Light Wave Rangefinder (Light Wave Rangefinder, 光波距離測定器) is a geodetic device that installs a reflector at the point to be measured and measures the distance using the reflected wave of the transmitted beam. It may consist of a light-wave rangefinder.

In coordinate measurement using such an optical wave rangefinder, coordinate measurement and The distance measurement for this is performed in a manual work method.

In particular, in the forest area, collimation is difficult due to topographical characteristics and obstacles such as trees, and the line of sight between the distance measurement target point and the range finder must be secured even in a level place where measurement is relatively easy. do.

As such, in the coordinate measurement in the cadastral field, when using the observation equipment of the existing total station, the calculation itself is sometimes impossible due to the rugged topographical characteristics, and even if the calculation is not performed However, the time and cost required for this will inevitably increase, and the accuracy of the results obtained by calculation will inevitably decrease.

For these reasons, innovative improvement in the method of calculating the horizontal distance through coordinate measurement is urgently required. On the other hand, it can be referred to as a patent document disclosed in the following prior art document is a patent document relating to a target point coordinate extraction system and method.

Patent Document 001: Republic of Korea Patent Registration No. 10-1954748 (Registration Date February 27, 2019)

The present invention for solving the above problems is to provide a remote coordinate measurement system using a drone system that conveniently performs the work process of coordinate measurement for a target site of the terrain and guarantees the accuracy of the coordinate measurement result. has that purpose.
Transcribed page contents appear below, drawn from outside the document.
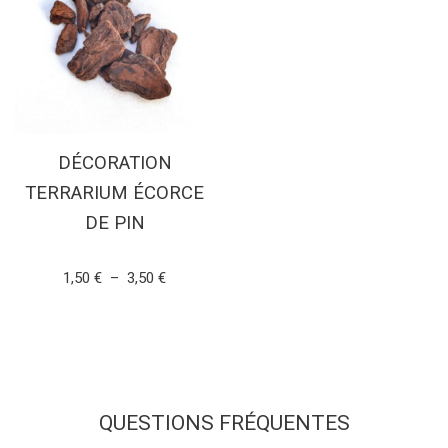
DÉCORATION
TERRARIUM ÉCORCE
DE PIN
Note
1,50
€
–
3,50
€
5.00
sur 5
CHOIX DES OPTIONS
QUESTIONS FRÉQUENTES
The present invention for achieving the above objects is a drone system in which the distance measurement for the 3D coordinate image is also paralleled in the process of capturing and collecting 3D coordinate images of a target site remotely through a flying drone, and flight control of the drone A drone controller for, and a portable terminal that receives a 3D coordinate image measured from the drone system from a satellite, and remotely operates a 3D coordinate image of the drone, and coordinates for a 3D coordinate image transmitted from the portable terminal There is one feature in a remote coordinate measurement system using a drone system including a management server that stores measurement data as a DB or transmits the DB to the portable terminal in some cases.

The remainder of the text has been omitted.